##### RECORDED DATA

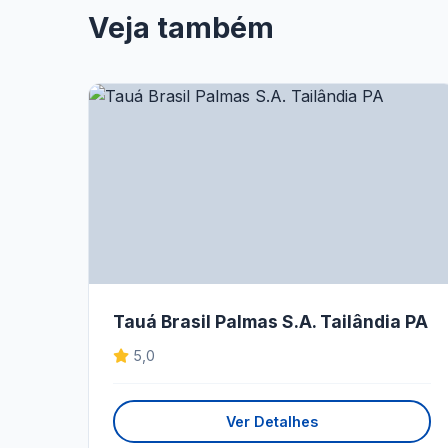
Veja também
Tauá Brasil Palmas S.A. Tailândia PA
5,0
Ver Detalhes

##########

= PROBLEM REQUIREMENTS =
Beginning with the line that contains "Tauá Brasil Palmas S.A. Tailândia PA" and ending with the last line of the data above, return those lines exactly and nothing else.

= YOUR SOLUTION =
Tauá Brasil Palmas S.A. Tailândia PA
5,0
Ver Detalhes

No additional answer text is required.